“Eu já não sei fazer discursos. Já não faço discursos há muito tempo”, admitia no domingo Almeida Santos, um homem que levou a vida a parar congressos inteiros para o ouvirem. “Não diga isso”, incentivava Maria de Belém, sorriso de admiração e de respeito estampado no rosto. O histórico socialista e ex-Presidente da Assembleia da República começava assim aquela que viria a ser a sua última intervenção em público, perante algumas dezenas de apoiantes de Maria de Belém. Morreu esta madrugada, aos 89 anos, depois de se ter sentido indisposto no final do jantar.

Visivelmente engripado e até algo cansado, Almeida Santos falou das memórias que estava a escrever sobre Moçambique, ele que teve um papel determinante na descolonização desse território. Memórias que até já deviam ter sido publicadas, lamentava. Mas a vida tem isto de adiar o inadiável. E de pregar partidas.

Mas falou sobretudo de Maria de Belém, da “querida amiga” Maria de Belém. Almeida Santos estava ali – ali, no almoço-comício da candidata na Figueira da Foz – para prestar uma “homenagem muito sincera” à figura que “revolucionou as candidaturas das mulheres portuguesas à Presidência da República”. E para demonstrar o seu apoio inequívoco. “Não hesitei um minuto em apoiar Maria de Belém”.

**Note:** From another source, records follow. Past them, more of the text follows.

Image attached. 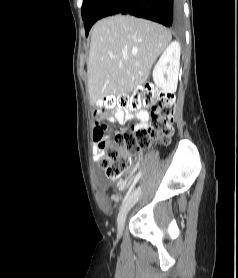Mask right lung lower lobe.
<instances>
[{
    "label": "right lung lower lobe",
    "mask_w": 238,
    "mask_h": 278,
    "mask_svg": "<svg viewBox=\"0 0 238 278\" xmlns=\"http://www.w3.org/2000/svg\"><path fill=\"white\" fill-rule=\"evenodd\" d=\"M131 14L167 27L182 24L181 0H97L84 19L86 35L99 19L113 14Z\"/></svg>",
    "instance_id": "1"
}]
</instances>
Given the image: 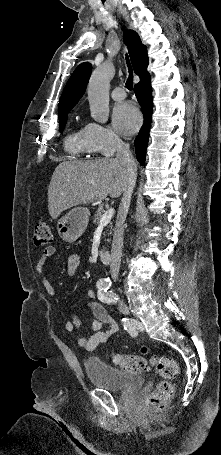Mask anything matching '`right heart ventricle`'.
Returning a JSON list of instances; mask_svg holds the SVG:
<instances>
[{
	"label": "right heart ventricle",
	"mask_w": 221,
	"mask_h": 455,
	"mask_svg": "<svg viewBox=\"0 0 221 455\" xmlns=\"http://www.w3.org/2000/svg\"><path fill=\"white\" fill-rule=\"evenodd\" d=\"M64 147L70 155L76 157L90 156L92 154L85 128L71 130L65 138Z\"/></svg>",
	"instance_id": "obj_1"
}]
</instances>
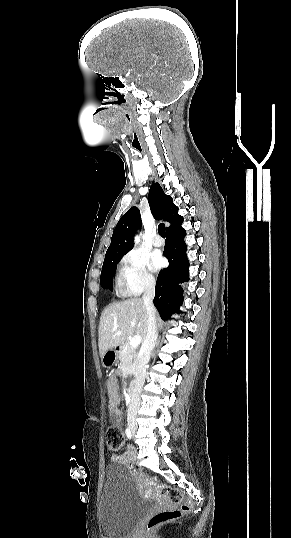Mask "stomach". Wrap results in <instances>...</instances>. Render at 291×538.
<instances>
[{
	"instance_id": "obj_1",
	"label": "stomach",
	"mask_w": 291,
	"mask_h": 538,
	"mask_svg": "<svg viewBox=\"0 0 291 538\" xmlns=\"http://www.w3.org/2000/svg\"><path fill=\"white\" fill-rule=\"evenodd\" d=\"M118 360V354L115 349L107 350L102 356V364L106 368L112 367Z\"/></svg>"
}]
</instances>
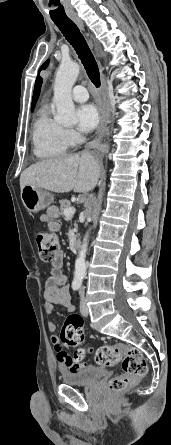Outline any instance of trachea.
Segmentation results:
<instances>
[{
	"mask_svg": "<svg viewBox=\"0 0 171 445\" xmlns=\"http://www.w3.org/2000/svg\"><path fill=\"white\" fill-rule=\"evenodd\" d=\"M54 23L75 49L91 82L99 87L100 73L97 62L77 25L70 19L54 20Z\"/></svg>",
	"mask_w": 171,
	"mask_h": 445,
	"instance_id": "3493384b",
	"label": "trachea"
}]
</instances>
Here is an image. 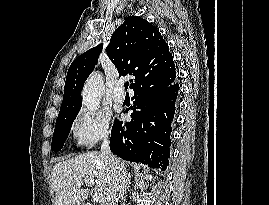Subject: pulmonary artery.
Returning a JSON list of instances; mask_svg holds the SVG:
<instances>
[{
  "label": "pulmonary artery",
  "mask_w": 269,
  "mask_h": 205,
  "mask_svg": "<svg viewBox=\"0 0 269 205\" xmlns=\"http://www.w3.org/2000/svg\"><path fill=\"white\" fill-rule=\"evenodd\" d=\"M113 99L117 103H123L125 100L124 86L122 83H118L113 95Z\"/></svg>",
  "instance_id": "obj_1"
}]
</instances>
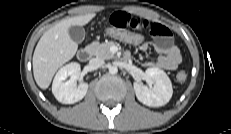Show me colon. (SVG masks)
Segmentation results:
<instances>
[{"instance_id":"colon-1","label":"colon","mask_w":231,"mask_h":134,"mask_svg":"<svg viewBox=\"0 0 231 134\" xmlns=\"http://www.w3.org/2000/svg\"><path fill=\"white\" fill-rule=\"evenodd\" d=\"M105 33L115 40L132 46L140 47L147 43L146 37L143 34L132 30L107 27ZM176 78L179 82H184L187 78V74L184 71H179Z\"/></svg>"}]
</instances>
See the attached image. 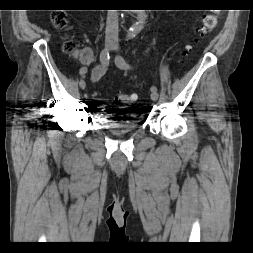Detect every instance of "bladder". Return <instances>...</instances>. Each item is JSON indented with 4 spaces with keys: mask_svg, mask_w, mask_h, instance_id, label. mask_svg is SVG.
<instances>
[{
    "mask_svg": "<svg viewBox=\"0 0 253 253\" xmlns=\"http://www.w3.org/2000/svg\"><path fill=\"white\" fill-rule=\"evenodd\" d=\"M117 112H103V121L100 128L114 132V133H129L136 131L140 128V121L134 119L133 116L122 112V108Z\"/></svg>",
    "mask_w": 253,
    "mask_h": 253,
    "instance_id": "31cf9c89",
    "label": "bladder"
}]
</instances>
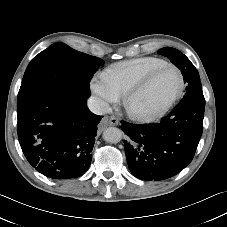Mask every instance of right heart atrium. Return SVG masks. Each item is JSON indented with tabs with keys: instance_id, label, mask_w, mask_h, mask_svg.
Masks as SVG:
<instances>
[{
	"instance_id": "right-heart-atrium-1",
	"label": "right heart atrium",
	"mask_w": 227,
	"mask_h": 227,
	"mask_svg": "<svg viewBox=\"0 0 227 227\" xmlns=\"http://www.w3.org/2000/svg\"><path fill=\"white\" fill-rule=\"evenodd\" d=\"M90 89L103 109H107L111 104L116 103L120 97L104 73L92 78Z\"/></svg>"
}]
</instances>
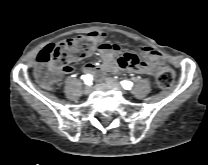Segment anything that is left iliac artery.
I'll return each instance as SVG.
<instances>
[{
	"label": "left iliac artery",
	"mask_w": 208,
	"mask_h": 165,
	"mask_svg": "<svg viewBox=\"0 0 208 165\" xmlns=\"http://www.w3.org/2000/svg\"><path fill=\"white\" fill-rule=\"evenodd\" d=\"M121 85L124 89L129 90L133 84H132V82L125 80V81L121 82Z\"/></svg>",
	"instance_id": "obj_1"
}]
</instances>
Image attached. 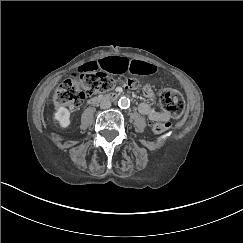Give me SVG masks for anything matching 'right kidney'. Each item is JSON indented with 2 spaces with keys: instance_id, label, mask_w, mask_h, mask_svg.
Wrapping results in <instances>:
<instances>
[{
  "instance_id": "1",
  "label": "right kidney",
  "mask_w": 243,
  "mask_h": 243,
  "mask_svg": "<svg viewBox=\"0 0 243 243\" xmlns=\"http://www.w3.org/2000/svg\"><path fill=\"white\" fill-rule=\"evenodd\" d=\"M54 118L59 122L60 126L66 128L70 125V112L64 107H60L55 113Z\"/></svg>"
}]
</instances>
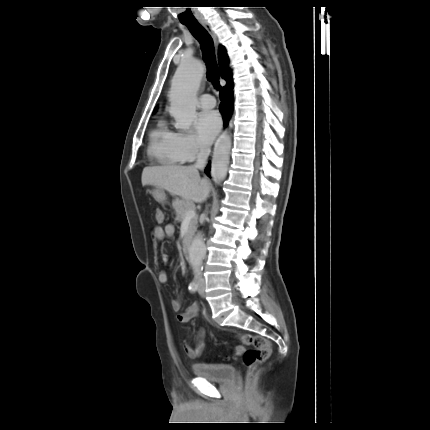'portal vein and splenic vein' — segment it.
I'll use <instances>...</instances> for the list:
<instances>
[{
  "mask_svg": "<svg viewBox=\"0 0 430 430\" xmlns=\"http://www.w3.org/2000/svg\"><path fill=\"white\" fill-rule=\"evenodd\" d=\"M196 215V210L194 208L189 209L186 214H185V219L184 220H190L191 218H193Z\"/></svg>",
  "mask_w": 430,
  "mask_h": 430,
  "instance_id": "portal-vein-and-splenic-vein-1",
  "label": "portal vein and splenic vein"
}]
</instances>
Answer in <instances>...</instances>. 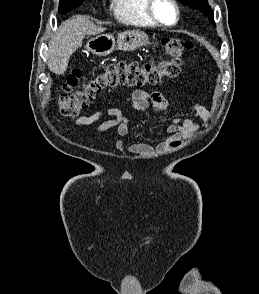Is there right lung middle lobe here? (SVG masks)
<instances>
[{"label": "right lung middle lobe", "mask_w": 259, "mask_h": 294, "mask_svg": "<svg viewBox=\"0 0 259 294\" xmlns=\"http://www.w3.org/2000/svg\"><path fill=\"white\" fill-rule=\"evenodd\" d=\"M84 0H60L59 10L60 14H66L68 11L75 9L80 6Z\"/></svg>", "instance_id": "dd1d6c3e"}]
</instances>
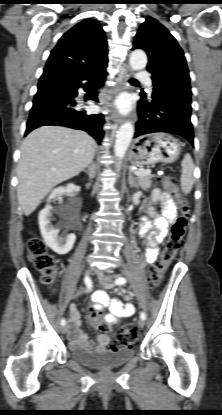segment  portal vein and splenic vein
Masks as SVG:
<instances>
[{"instance_id": "18ae733b", "label": "portal vein and splenic vein", "mask_w": 222, "mask_h": 415, "mask_svg": "<svg viewBox=\"0 0 222 415\" xmlns=\"http://www.w3.org/2000/svg\"><path fill=\"white\" fill-rule=\"evenodd\" d=\"M151 170L147 169V170H140V171H135L134 174L135 175H144V174H150Z\"/></svg>"}]
</instances>
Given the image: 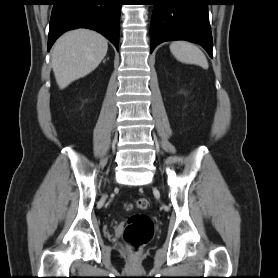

“A política”, dizia Almeida Santos, “ainda não tomou consciência do que deve à mulher portuguesa”. Mas, depois do ato de “coragem” de Maria de Belém,  o “número de candidatas femininas à Presidência da República será pelo menos tão grande quando os candidatos masculinos”, vaticinou.

A terminar, deixava uma garantia: “Não será a última vez que me ouvireis. A próxima vez que a Maria de Belém se candidatar eu cá estarei com ela, porque nessa altura já vai ser muito difícil derrotá-la, lembrem-se do que eu vou digo hoje: se não ganhar desta vez, não sei se ganha ou não, da próxima vez ganha ela”.

Mas já não vai estar. A voz calou-se para sempre. O discurso terminava com um abraço sentido e prolongado entre Almeida Santos e Maria de Belém, acompanhado por uma longa salva de palmas. A última que o histórico socialista viria a ouvir.